# Henry Louis Mencken speaks from beyond the grave



## Dante (Aug 22, 2013)

It is almost supernatural. 

[youtube]g33HIfHi3yc&list=PLFc6KAf8szZQxFCzgRnhS1yPouMkNC7FD[/youtube]


----------



## Dante (Aug 26, 2013)

Your welcome.  

Those who know me since the early 2000s have known of Dante's interest in Henry


----------



## loa (Sep 21, 2013)

Sorry, but I think Mencken is a sorry example for anything - I never could get past his bigotry toward Jewish people. 

K.


----------



## Dante (Sep 21, 2013)

loa said:


> Sorry, but I think Mencken is a sorry example for anything - I never could get past his bigotry toward Jewish people.
> 
> K.



 get over yourself, most all of Menckens Jewish friends never saw anything of the kind. That said HLM was a product of his times and upbringing...I guess you could never get past the bigotry and support of holding humanbeings in slavery enshrined in the US Constitution.

Sad, it your intolerance keeps you from appreciating facets of larger pictures. 

Name one instance of anti semitic behaviour on HLMs part.   We'll wait...  

 [MENTION=45151]loa[/MENTION]


----------



## loa (Sep 21, 2013)

*Dante said:
get over yourself, most all of Menckens Jewish friends never saw anything of the kind. That said HLM was a product of his times and upbringing...I guess you could never get past the bigotry and support of holding humanbeings in slavery enshrined in the US Constitution.*

That's a stretch dude - how could you possibly know what I am a fan of, given I've posted maybe five times here?   I'll clue you in though - I'm not a fan of ANYTHING that says someone is inherently inferior based on their genetics or religion, etc.  

*Sad, it your intolerance keeps you from appreciating facets of larger pictures. *

You are writing about Mencken and calling ME intolerant?  LMAO, that's pretty funny. 

*Name one instance of anti semitic behaviour on HLMs part. We'll wait..*

Given we are talking about Mencken, you don't have to wait long.  You've read his personal diary he published, haven't you?  There is your example.  And by the way - you say he is a product of his times, yet that diary was written far past his other materials - so I guess we come back to the idea that at heart the guy was bigoted.  

I didn't intend to take away from your original point of posting - I just gave my reason why I wouldn't consider it worthwhile to see anything about Menckin.  

K.


----------



## Dante (Sep 21, 2013)

I've read about 4 bios of HLM, read many of his collected works, collecter American Mercury mags...read what youbtefer too,,,,like I said, product of times and upbringing. 

Try judging people more on how they act as oopposed to what they think or say. 

Mencken's criticisms are well worth reading and for entertainment value few beat them.  Like Henry, I take people warts and all and suffer fools not. 

Fuck off loser.


----------



## loa (Sep 21, 2013)

Dante said:


> I've read about 4 bios of HLM, read many of his collected works, collecter American Mercury mags...read what youbtefer too,,,,like I said, product of times and upbringing.
> 
> Try judging people more on how they act as oopposed to what they think or say.
> 
> ...



I've read a lot of his stuff too - but my question was whether you have read the diary he published.   

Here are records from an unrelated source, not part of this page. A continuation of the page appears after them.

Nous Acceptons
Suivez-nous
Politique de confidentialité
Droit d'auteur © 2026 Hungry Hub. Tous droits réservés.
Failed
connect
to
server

You say judge people on how they act, not what they think or say.  Hmmm.  Where do you think actions come from, if not from thoughts?

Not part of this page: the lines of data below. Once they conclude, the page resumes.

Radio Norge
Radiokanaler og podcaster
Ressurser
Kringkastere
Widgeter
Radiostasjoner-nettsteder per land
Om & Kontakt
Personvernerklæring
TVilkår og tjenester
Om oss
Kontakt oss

So I make a comment you disagree with and its fuck off?   Yet you are saying I am intolerant?
That's ironic.

I would like to find out something, though - given you say you have read a lot of Mencken, what is your opinion on the best thing he has written and what part of his style do you like the best?

K.


----------



## Dante (Sep 21, 2013)

loa said:


> Dante said:
> 
> 
> > I've read about 4 bios of HLM, read many of his collected works, collecter American Mercury mags...read what youbtefer too,,,,like I said, product of times and upbringing.
> ...



People think many things they do not act upon...it is what separates humans from the rest of the animal kingdom.  Murder?  People have confessed to thinking of killing others, yet no sane, rational judge would call them murderers. .I guess in your small mind thoughts equal actions.


----------



## Dante (Sep 21, 2013)

[MENTION=45151]loa[/MENTION] . @Ioa .  Lighten up francis

Now fuck off

Get IT?


----------



## Dante (Sep 21, 2013)

[MENTION=45151]loa[/MENTION] You write "I would like to find out something, though - given you say you have read a lot of Mencken, what is your opinion on the best thing he has written and what part of his style do you like the best?"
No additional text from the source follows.